Start of Data for processing

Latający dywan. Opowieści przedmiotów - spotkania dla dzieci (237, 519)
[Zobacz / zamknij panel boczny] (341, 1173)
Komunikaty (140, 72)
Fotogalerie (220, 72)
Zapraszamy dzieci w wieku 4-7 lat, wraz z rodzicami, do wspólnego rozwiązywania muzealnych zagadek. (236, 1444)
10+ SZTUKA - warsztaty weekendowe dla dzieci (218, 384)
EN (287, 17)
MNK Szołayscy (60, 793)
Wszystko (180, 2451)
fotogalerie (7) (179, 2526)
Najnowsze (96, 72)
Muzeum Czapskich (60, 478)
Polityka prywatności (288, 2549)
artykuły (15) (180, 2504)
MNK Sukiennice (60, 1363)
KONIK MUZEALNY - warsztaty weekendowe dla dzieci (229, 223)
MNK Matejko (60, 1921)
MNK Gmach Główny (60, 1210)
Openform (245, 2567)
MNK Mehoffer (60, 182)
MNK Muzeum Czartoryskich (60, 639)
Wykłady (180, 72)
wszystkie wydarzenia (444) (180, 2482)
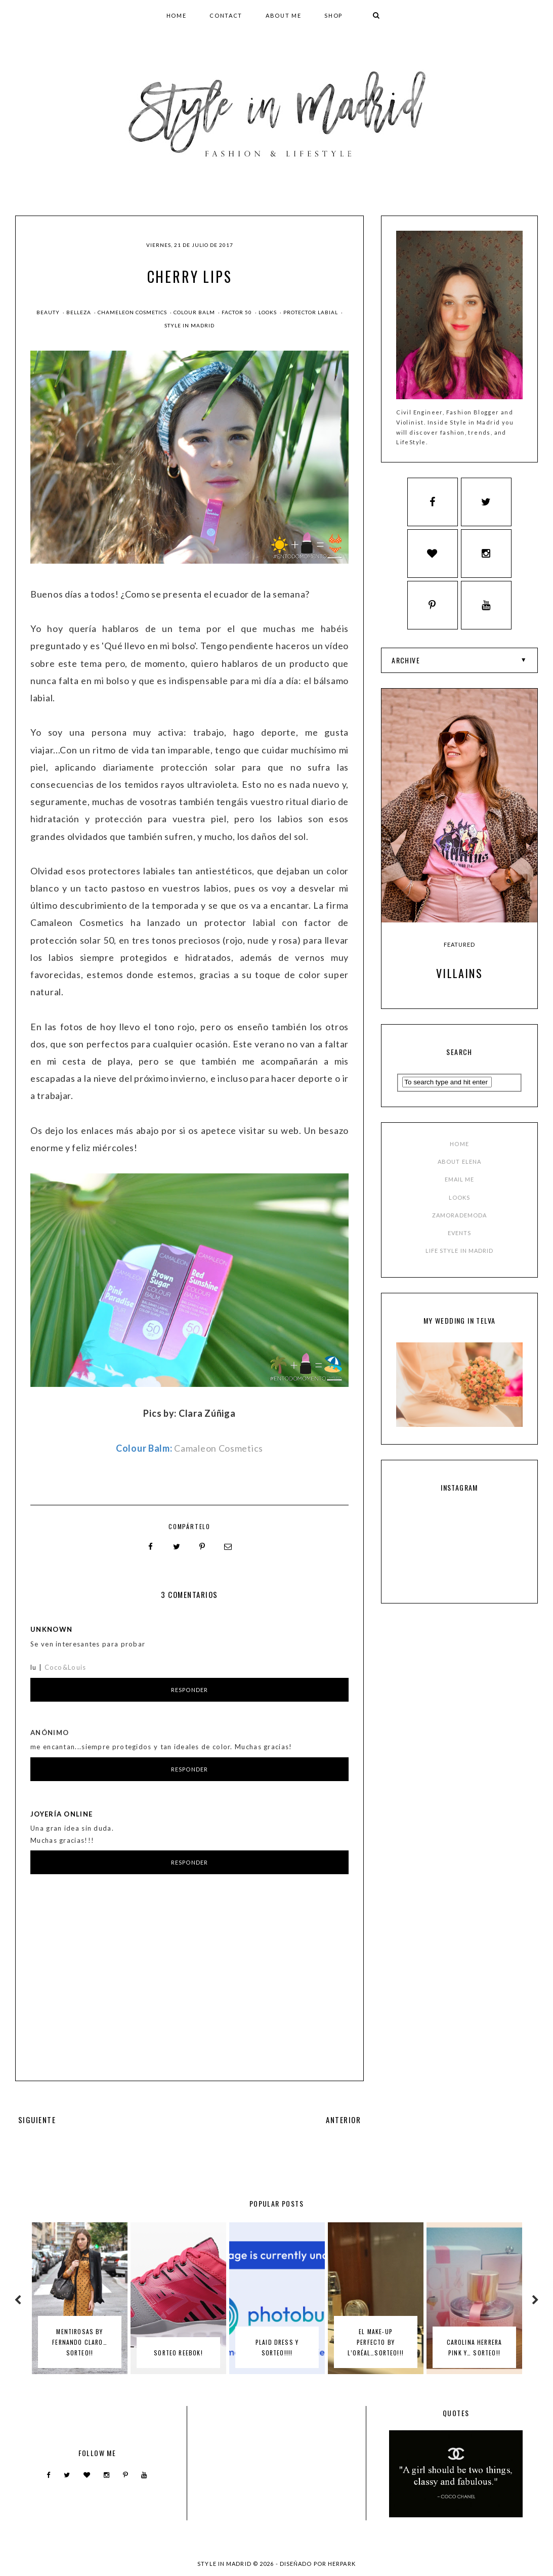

End of Data for processing

Action item: Please return each line of the data above in which the word "warsztaty" occurs.

Finished task:
10+ SZTUKA - warsztaty weekendowe dla dzieci (218, 384)
KONIK MUZEALNY - warsztaty weekendowe dla dzieci (229, 223)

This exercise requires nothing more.